L’approccio che abbiamo nei confronti della nostra composizione non è cambiato molto negli anni, siamo sempre noi, con le nostre personalità . Ciò che certamente non smette di evolversi è il continuo ascolto di tutta la musica possibile e di conseguenza le influenze che poi, inevitabilmente, finiscono in quello che fai.
Se all’inizio c’era forse un richiamo più tendente ad un certo tipo di prog, ora fa più capolino la corrente dream pop. Ma non vogliamo dare etichette a quello che facciamo, imponendoci di fare qualcosa in un genere specifico o in un altro.
Partirei dalla copertina del disco, sicuramente rappresentativa di quanto andremo a sentire, sbaglio?
è esattamente così! Avevamo in testa proprio questa ambientazione spaziale, eterea, in qualche modo desolante ma con allo stesso tempo un legame con il movimento incessante delle onde che troviamo soprattutto nella prima traccia “Like the Waves”.
Abbiamo contattato Bryan Olson, artista americano che ha realizzato copertine anche per i Delta Sleep, e lui è stato incredibile nell’applicare la sua tecnica del collage alle nostre suggestioni, centrando perfettamente il nostro flusso di pensieri e traducendolo in questa immagine molto evocativa di cui ci siamo innamorati a prima vista.
La vostra musica è liquida, atmosferica, quasi rassicurante e sembra “scontrarsi” in tempi come i nostri, tutt’altro che accoglienti. E’ però possibile chiudere gli occhi, ascoltare la musica e sentirsi lontano da quanto ci circonda. Io credo che la musica abbia ancora questa forza e album come il vostro ne sono la testimonianza. Che ne pensate?

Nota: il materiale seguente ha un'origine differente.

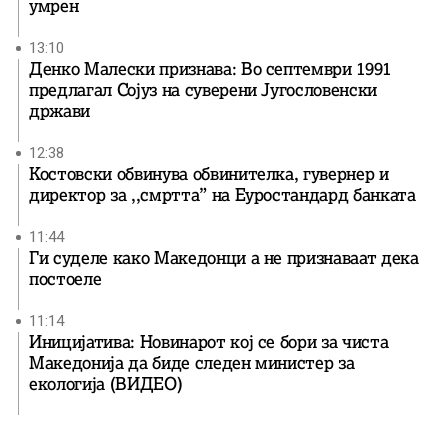
умрен
13:10
Денко Малески признава: Во септември 1991
предлагал Сојуз на суверени Југословенски
држави
12:38
Костовски обвинува обвинителка, гувернер и
директор за ,,смртта” на Еуростандард банката
11:44
Ги суделе како Македонци а не признаваат дека
постоеле
11:14
Иницијатива: Новинарот кој се бори за чиста
Македонија да биде следен министер за
екологија (ВИДЕО)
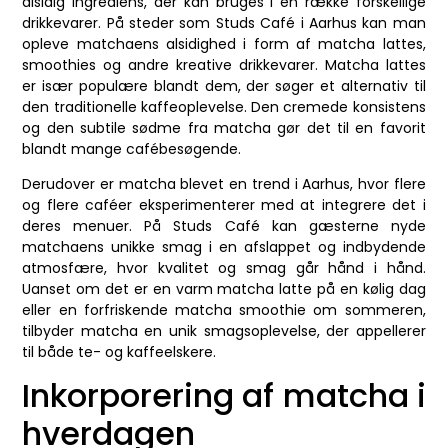
alsidig ingrediens, der kan bruges i en række forskellige
drikkevarer. På steder som Studs Café i Aarhus kan man
opleve matchaens alsidighed i form af matcha lattes,
smoothies og andre kreative drikkevarer. Matcha lattes
er især populære blandt dem, der søger et alternativ til
den traditionelle kaffeoplevelse. Den cremede konsistens
og den subtile sødme fra matcha gør det til en favorit
blandt mange cafébesøgende.
Derudover er matcha blevet en trend i Aarhus, hvor flere
og flere caféer eksperimenterer med at integrere det i
deres menuer. På Studs Café kan gæsterne nyde
matchaens unikke smag i en afslappet og indbydende
atmosfære, hvor kvalitet og smag går hånd i hånd.
Uanset om det er en varm matcha latte på en kølig dag
eller en forfriskende matcha smoothie om sommeren,
tilbyder matcha en unik smagsoplevelse, der appellerer
til både te- og kaffeelskere.
Inkorporering af matcha i
hverdagen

Prendiamo questo come un enorme complimento!
Per noi è bellissimo quando chi ascolta ci riporta le proprie sensazioni, vuol dire che si è riusciti a comunicare i nostri sentimenti di quando abbiamo scritto il pezzo anche senza essere fisicamente presenti a raccontarli.
La cosa che poi sorprende ogni volta è scoprire come la stessa canzone possa suscitare immaginari e suggestioni diverse di persona in persona e questo ci arricchisce sempre, perchè ci fa vedere le cose da un punto di vista diverso dal nostro.
Ora che il disco è uscito quali sono i vostri progetti?
In questo momento per noi è fondamentale tradurre tutto ciò che esce dai solchi del nostro vinile in una performance dal vivo, con quel pathos e quel sudore che tanto ci sono mancati in questi anni!
Parallelamente non ci poniamo limiti nè scadenze precise, solo quella di cercare di continuare ad esprimere quello che abbiamo dentro nel modo che preferiamo, trasportandolo in musica in maniera diretta come sempre e che ci rende più completi.